(Migrated) quick question, where to store sqlalchemy models

(This message has been automatically imported from the retired mailing list)

Hi,
I am toying with zato 2.0 and SQL connections with the SIO approach.
At the bottom of this page
https://zato.io/docs/2.0/progguide/examples/sio.html is a bit of code
demonstrating a SIO service using SQLalchemy.
I fail to grasp where the model.py file goes. Do I drop that into a server
"pickup-dir" together with a service .py file, or is there some other place
within the cluster folder hierarchy to store SQLAlchemy models?

Thanks

-Bad

On 30/01/15 23:24, Baad Sequel wrote:

Do I drop that into a server “pickup-dir” together with a service .py
file, or is there some other place within the cluster folder hierarchy
to store SQLAlchemy models?

Hi,

I’d rather place it on zato_extra_paths so they land on PYTHONPATH off
which they can be imported by multiple services.

https://zato.io/docs/admin/guide/installing-services.html#zato-extra-paths

Being able to update SQLAlchemy model in run-time through pickup-dir
would be nice but the whole thing revolves around SA’s being a regular
Python library, i.e. you import the model using normal Python imports.

We’d need a wrapper to mediate the access and that wrapper would know
when and how to refresh the model after a new version arrives. Would be
a cool feature.

This is the same situation as with services - you cannot simply import
Python classes they are represented through because refreshing them
after a hot-deploy would be a major task amounting, essentially, to
hot-reloading any arbitrary code seeing as services can contain and use
just about everything.

Thank you for the clarification. Most appreciated.

-Bad

On Sat, Jan 31, 2015 at 12:07 AM, Dariusz Suchojad dsuch@zato.io wrote:

On 30/01/15 23:24, Baad Sequel wrote:

Do I drop that into a server “pickup-dir” together with a service .py
file, or is there some other place within the cluster folder hierarchy
to store SQLAlchemy models?

Hi,

I’d rather place it on zato_extra_paths so they land on PYTHONPATH off
which they can be imported by multiple services.

https://zato.io/docs/admin/guide/installing-services.html#zato-extra-paths

Being able to update SQLAlchemy model in run-time through pickup-dir
would be nice but the whole thing revolves around SA’s being a regular
Python library, i.e. you import the model using normal Python imports.

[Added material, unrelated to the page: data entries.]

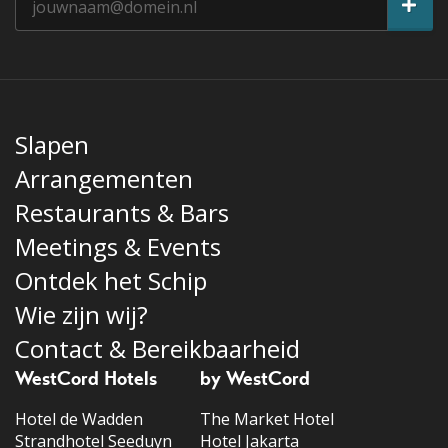
Slapen
Arrangementen
Restaurants & Bars
Meetings & Events
Ontdek het Schip
Wie zijn wij?
Contact & Bereikbaarheid
WestCord Hotels
by WestCord
Hotel de Wadden
The Market Hotel
Strandhotel Seeduyn
Hotel Jakarta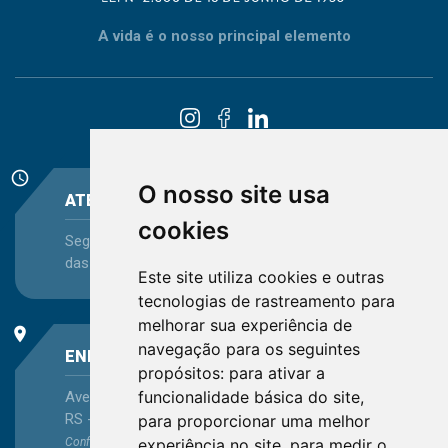
A vida é o nosso principal elemento
schedule
O nosso site usa
ATENDIMENTO
cookies
Segunda-feira a Sexta-feira - das 08:30 às 12:15 e
das 13:30 às 16:45
Este site utiliza cookies e outras
tecnologias de rastreamento para
melhorar sua experiência de
place
navegação para os seguintes
ENDEREÇO
propósitos:
para ativar a
funcionalidade básica do site
,
Avenida Itaqui, 45, Bairro Petrópolis, Porto Alegre -
RS - CEP 90460-140
para proporcionar uma melhor
experiência no site
,
para medir o
Confira as demais
localizações
no Estado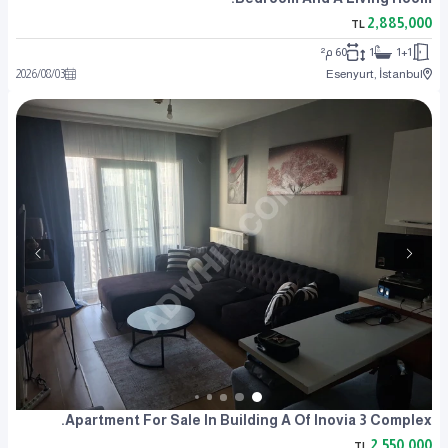
2,885,000
TL
1+1
1
60 م²
2026
/
08
/
03
Esenyurt, İstanbul
Apartment For Sale In Building A Of Inovia 3 Complex.
2,550,000
TL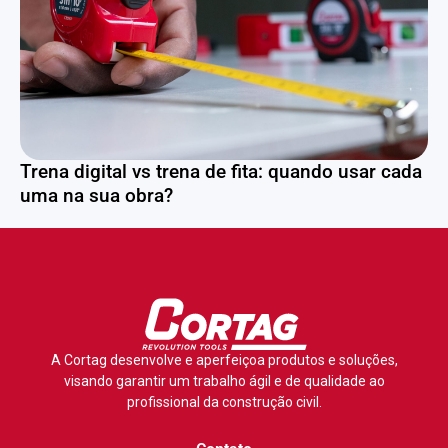
Trena digital vs trena de fita: quando usar cada
uma na sua obra?
A Cortag desenvolve e aperfeiçoa produtos e soluções,
visando garantir um trabalho ágil e de qualidade ao
profissional da construção civil.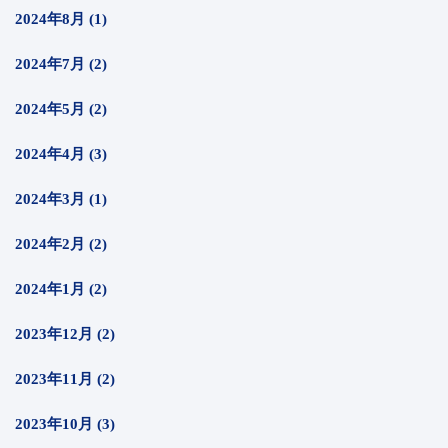
2024年8月 (1)
2024年7月 (2)
2024年5月 (2)
2024年4月 (3)
2024年3月 (1)
2024年2月 (2)
2024年1月 (2)
2023年12月 (2)
2023年11月 (2)
2023年10月 (3)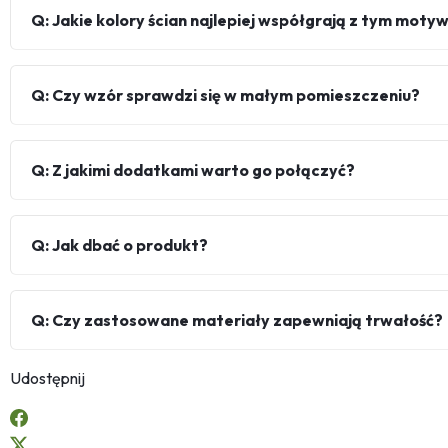
Q: Jakie kolory ścian najlepiej współgrają z tym mot
Q: Czy wzór sprawdzi się w małym pomieszczeniu?
Q: Z jakimi dodatkami warto go połączyć?
Q: Jak dbać o produkt?
Q: Czy zastosowane materiały zapewniają trwałość?
Udostępnij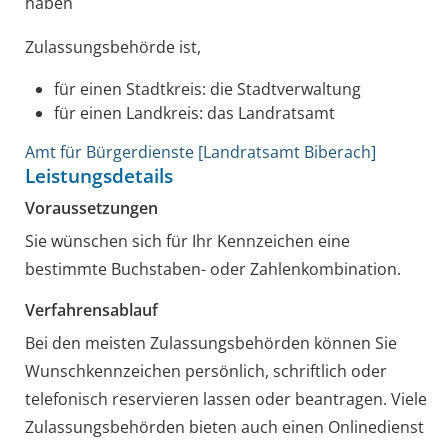
haben
Zulassungsbehörde ist,
für einen Stadtkreis: die Stadtverwaltung
für einen Landkreis: das Landratsamt
Amt für Bürgerdienste [Landratsamt Biberach]
Leistungsdetails
Voraussetzungen
Sie wünschen sich für Ihr Kennzeichen eine
bestimmte Buchstaben- oder Zahlenkombination.
Verfahrensablauf
Bei den meisten Zulassungsbehörden können Sie
Wunschkennzeichen persönlich, schriftlich oder
telefonisch reservieren lassen oder beantragen. Viele
Zulassungsbehörden bieten auch einen Onlinedienst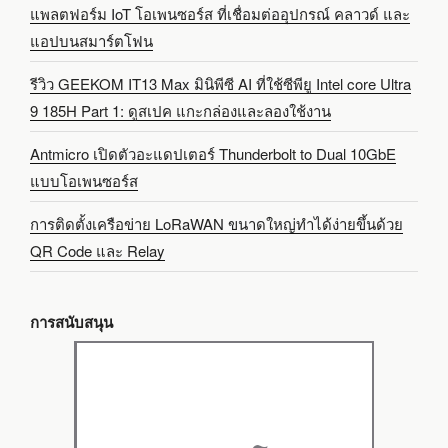
แพลตฟอร์ม IoT โอเพนซอร์ส ที่เชื่อมต่ออุปกรณ์ คลาวด์ และ
แอปบนสมาร์ตโฟน
รีวิว GEEKOM IT13 Max มินิพีซี AI ที่ใช้ซีพียู Intel core Ultra
9 185H Part 1: ดูสเปค แกะกล่องและลองใช้งาน
Antmicro เปิดตัวอะแดปเตอร์ Thunderbolt to Dual 10GbE
แบบโอเพนซอร์ส
การติดตั้งเครือข่าย LoRaWAN ขนาดใหญ่ทำได้ง่ายขึ้นด้วย
QR Code และ Relay
การสนับสนุน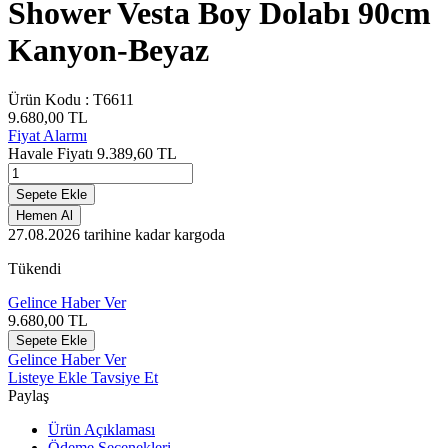
Shower Vesta Boy Dolabı 90cm
Kanyon-Beyaz
Ürün Kodu :
T6611
9.680,00
TL
Fiyat Alarmı
Havale Fiyatı
9.389,60
TL
Sepete Ekle
Hemen Al
27.08.2026
tarihine kadar kargoda
Tükendi
Gelince Haber Ver
9.680,00
TL
Sepete Ekle
Gelince Haber Ver
Listeye Ekle
Tavsiye Et
Paylaş
Ürün Açıklaması
Ödeme Seçenekleri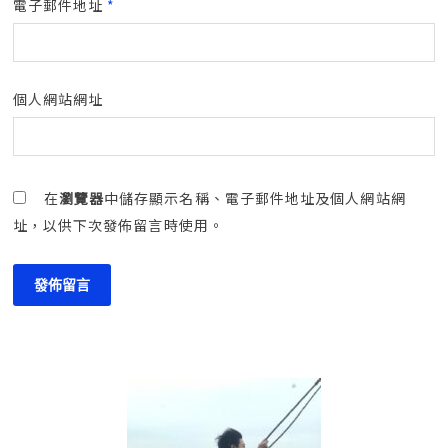
電子郵件地址
*
個人網站網址
在
瀏覽器
中儲存顯示名稱、電子郵件地址及個人網站網
址，以供下次發佈留言時使用。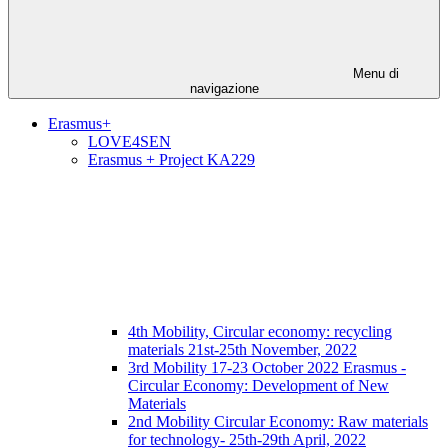
Menu di
navigazione
Erasmus+
LOVE4SEN
Erasmus + Project KA229
4th Mobility, Circular economy: recycling
materials 21st-25th November, 2022
3rd Mobility 17-23 October 2022 Erasmus -
Circular Economy: Development of New
Materials
2nd Mobility Circular Economy: Raw materials
for technology- 25th-29th April, 2022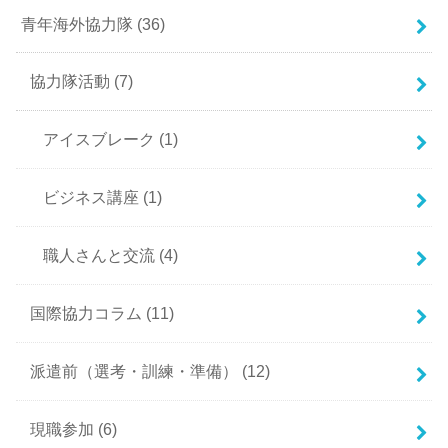
青年海外協力隊
(36)
協力隊活動
(7)
アイスブレーク
(1)
ビジネス講座
(1)
職人さんと交流
(4)
国際協力コラム
(11)
派遣前（選考・訓練・準備）
(12)
現職参加
(6)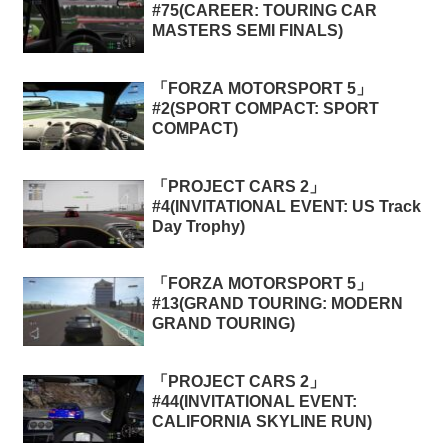
#75(CAREER: TOURING CAR
MASTERS SEMI FINALS)
「FORZA MOTORSPORT 5」
#2(SPORT COMPACT: SPORT
COMPACT)
「PROJECT CARS 2」
#4(INVITATIONAL EVENT: US Track
Day Trophy)
「FORZA MOTORSPORT 5」
#13(GRAND TOURING: MODERN
GRAND TOURING)
「PROJECT CARS 2」
#44(INVITATIONAL EVENT:
CALIFORNIA SKYLINE RUN)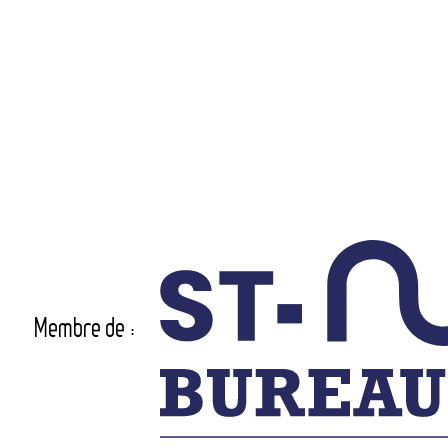
Membre de :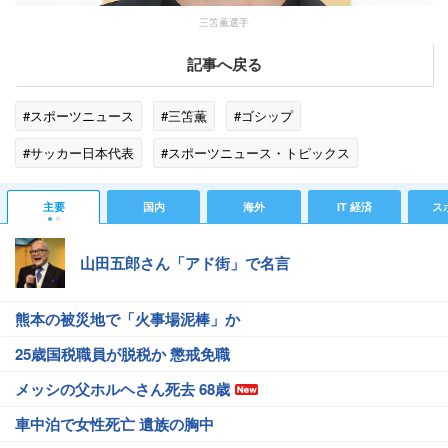
三笘薫選手
記事へ戻る
#スポーツニュース
#三笘薫
#ゴシップ
#サッカー日本代表
#スポーツニュース・トピックス
主要
国内
海外
IT 経済
ス
山田五郎さん「アド街」で名言
熊本の被災地で「火事場泥棒」か
25歳国税職員が脱税か 懲戒免職
メッシの父ホルヘさん死去 68歳
車中泊で女性死亡 遺族の胸中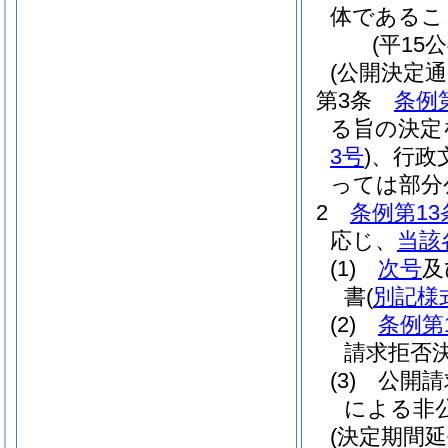
体であるこ
(平15
(公開決定通
第3条
条例
る旨の決定
3号
)
、行政
っては部分
2
条例第13
応じ、
当該
(1)
次号
及
書
(
別記様
(2)
条例第
請求拒否
(3)
公開請
による非
(決定期間延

We’d need a wrapper to mediate the access and that wrapper would know
when and how to refresh the model after a new version arrives. Would be
a cool feature.

This is the same situation as with services - you cannot simply import
Python classes they are represented through because refreshing them
after a hot-deploy would be a major task amounting, essentially, to
hot-reloading any arbitrary code seeing as services can contain and use
just about everything.

Reviving this thread to ask:

Is there a recommended way to use Alembic to track changes to these SQL Alchemy models that are deployed to zato_extra_paths? Thanks!

After a little exloration, I see that I can just use Alembic as it is installed already under the zato user in the machine environment.

I will try that and report back here

Some follow up:

The path of least resistance for me so far has been to create a 2nd db for my custom app models, and a new set of alembic migrations. I am still placing my models in zato_extra_paths.

A 2nd DB for my models seemed to cause the least intrusion into the core zato code, which also relies on alembic and it’s migrations. (a 2nd set of migrations).